MediatR Request Pipeline - A comprehensible solution
MediatR Request Pipeline is just another kind of Request Middleware. You simply need to
define the Behavior that you want for a type and make
sure your Request
object follow that type.
Here is an example about how to decouple logging and monitoring logic for the above Handler
public class LoggingBehavior : IPipelineBehavior<Request, Response>
{
private readonly ILogger _logger;
public LoggingBehavior(ILogger logger)
{
_logger = logger;
}
public async Task<Response> Handle(
Request request, CancellationToken cancellationToken, RequestHandlerDelegate<Response> next)
{
// log the input data
_logger.Log(LogLevel.Information, "Creating new user...");
_logger.Log(LogLevel.Information, new { request.Username }.ToString());
var res = await next();
// log the created data
var createdUser = res.User;
_logger.Log(LogLevel.Information, "New user created!");
_logger.Log(LogLevel.Information, new { createdUser.Id }.ToString());
return res;
}
}
and then register it with your DI Container (Autofac in this case)

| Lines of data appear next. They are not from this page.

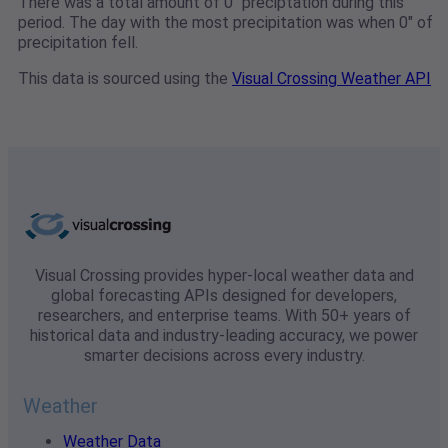
There was a total amount of 0" preciptation during this
period. The day with the most precipitation was when 0" of
precipitation fell.
This data is sourced using the
Visual Crossing Weather API
Visual Crossing provides hyper-local weather data and
global forecasting APIs designed for developers,
researchers, and enterprise teams. With 50+ years of
historical data and industry-leading accuracy, we power
smarter decisions across every industry.
Weather
Weather Data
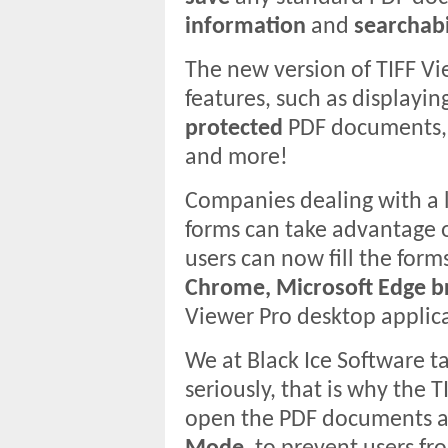
information
and
searchabi
The new version of TIFF V
features, such as displayin
protected
PDF documents,
and more!
Companies dealing with a 
forms can take advantage of
users can now fill the form
Chrome, Microsoft Edge br
Viewer Pro desktop applic
We at Black Ice Software t
seriously, that is why the 
open the PDF documents an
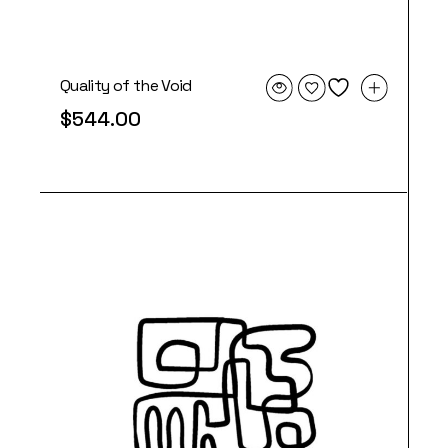
Quality of the Void
$
544.00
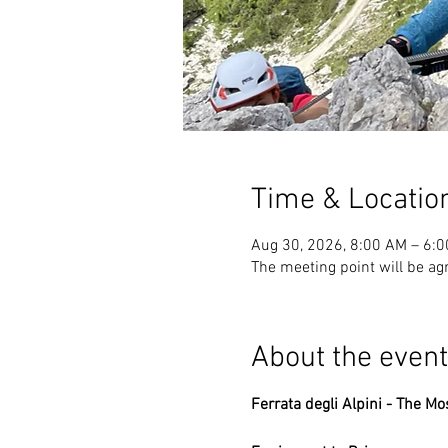
Time & Locatio
Aug 30, 2026, 8:00 AM – 6:
The meeting point will be ag
About the event
Ferrata degli Alpini - The Mo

public class AutofacModule : Module
{
protected override void Load(ContainerBuilder builder)
{
builder.RegisterType<LoggingBehavior>().As<IPipelineBehavior<Request, Response>>();
}
}
As you can see, the main Handler
class doesn’t change at all. We don’t need to update any test case
to adapt with this new change. You don’t need to prepare or mock anything related to your Logging
and Monitoring service. You can focus on testing only the main Business logic. All the
cross-cutting concerns could be easily abstracted away.
Group related Requests and Reuse Behaviors
In case you want to group related Requests and Reuse the existing Behaviors, all you need to do is to define an Interface for that group and add a generic Behavior for that type. Let’s say that you want to track the processing time for each different client to monitor which one causes performance problem for your system, here is how
public interface IWithMonitoring
{
int ClientId { get; }
}
public class MonitoringBehavior<TRequest, TResponse> : IPipelineBehavior<TRequest, TResponse>
where TRequest : IWithMonitoring
{
private readonly ILogger _logger;
public MonitoringBehavior(ILogger logger)
{
_logger = logger;
}
public async Task<TResponse> Handle(
TRequest request, CancellationToken cancellationToken, RequestHandlerDelegate<TResponse> next)
{
// measure the processing time
var stopWatch = new Stopwatch();
stopWatch.Start();
var response = await next();
stopWatch.Stop();
var data = $"Client {request.ClientId} - Request {nameof(TRequest)} - Time: {stopWatch.ElapsedMilliseconds}";
_logger.Log(LogLevel.Information, data);
return response;
}
}
// Make sure your Request class satisfy the type
public class Request : IRequest<Response>, IWithMonitoring
{
// ...
}
and of course, register the generic type with your IOC container
public class AutofacModule : Module
{
protected override void Load(ContainerBuilder builder)
{
builder.RegisterGeneric(typeof(MonitoringBehavior<,>)).As(typeof(IPipelineBehavior<,>));
}
}
Done, everything is applied automagically!
Limitations
The biggest disadvantage I have with MediatR is the lack of circular-dependencies protection. The easiest workaround is to structure your application following a multiple level design, where each Handler can only activate the Handlers in the lower level. This is achieved by coding convention and code reviewing.